Dust (1916) is overtly pro-labor, opening with factory workers symbolically coining their lives into money to support their employer’s lavish lifestyle. The film concludes with safety legislation being passed and the evil owner dying in a fire at his own factory. D.W. Griffith solved the problem of industrialist greed by drowning a particularly avaricious specimen in his own product in A Corner in Wheat (1909). William S. Hart took a more redemptive approach in his 1921 drama The Whistle. Hart plays a factory worker whose son is killed by unshielded equipment, shielding that Hart had begged the wealthy owner to install only that morning. After the owner sees reason, the film ends with an image of the blowing of the workday whistle. Has anything really changed?
SCRAPING BY
City streets can be a harsh reality for the poor, and many silent films explore the poignant side of poverty, braving rain, sleet, and snow to scrape out an urban living. Mother Krause’s Journey to Happiness shows an impoverished Berlin, its streets built by the working class for the convenience of automobiles they do not own. The sidewalks are lined with buskers, newspaper sellers, and people sifting through discards of those higher up on the pyramid in hopes of finding something useful: a toy, a camisole … The title character of The Little Match Girl (1902) is not fortunate enough to find even a scrap of food and, true to the Hans Christian Andersen story, freezes to death as she ignites her wares.
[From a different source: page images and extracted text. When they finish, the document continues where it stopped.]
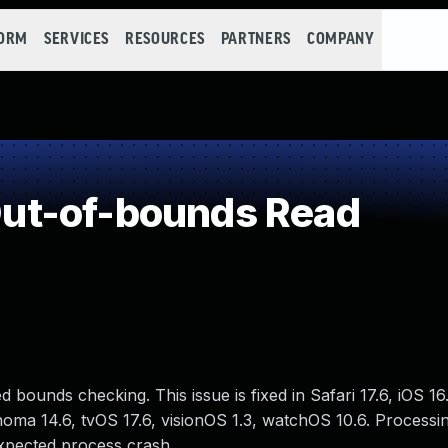
FORM
SERVICES
RESOURCES
PARTNERS
COMPANY
ut-of-bounds Read
ounds checking. This issue is fixed in Safari 17.6, iOS 16
oma 14.6, tvOS 17.6, visionOS 1.3, watchOS 10.6. Processi
xpected process crash.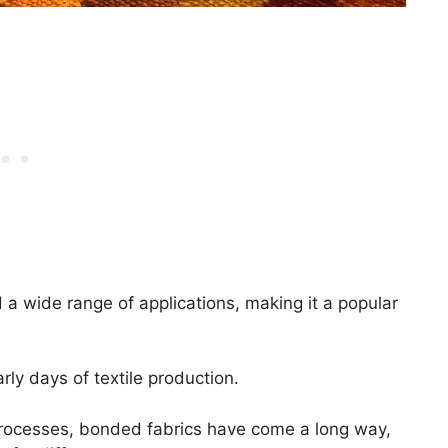
 a wide range of applications, making it a popular
rly days of textile production.
rocesses, bonded fabrics have come a long way,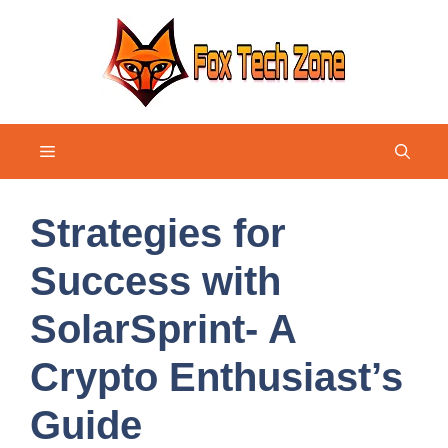
Skip
to
content
Menu
Strategies for
Success with
SolarSprint- A
Crypto Enthusiast’s
Guide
Street-vending and immigration often went hand-in-hand in American productions. Universal’s His People (1925) features Rudolph Schildkraut as an educated man who must support his family in the New World by selling pattern pieces from a pushcart. A decade earlier, The Italian, produced by Thomas Ince, shows George Beban as a gondolier turned corner-shoe-shine. In both cases, the new Americans are portrayed as hardworking, sympathetic breadwinners whose lives teeter on the edge of tragedy or fall straight in. On the other side of the Atlantic, productions like the 1910 Swedish film Emigranten tried to warn prospective emigrants that the New World was not all it was cracked up to be.
IN SERVICE
A bit further up the food chain, the saucy maid and the cunning valet show up time and again in silent film, but they were never so charming as when Ernst Lubitsch was directing. The Oyster Princess (1919) features a gentleman’s personal gentleman who marries his master’s intended by proxy but isn’t above trying to wheedle his way into the honeymoon suite. Warning Shadows (1923) is a darker take with Fritz Rasp’s butler helping to tie his employer’s wife to a table where she is stabbed to death—or was it all a dream?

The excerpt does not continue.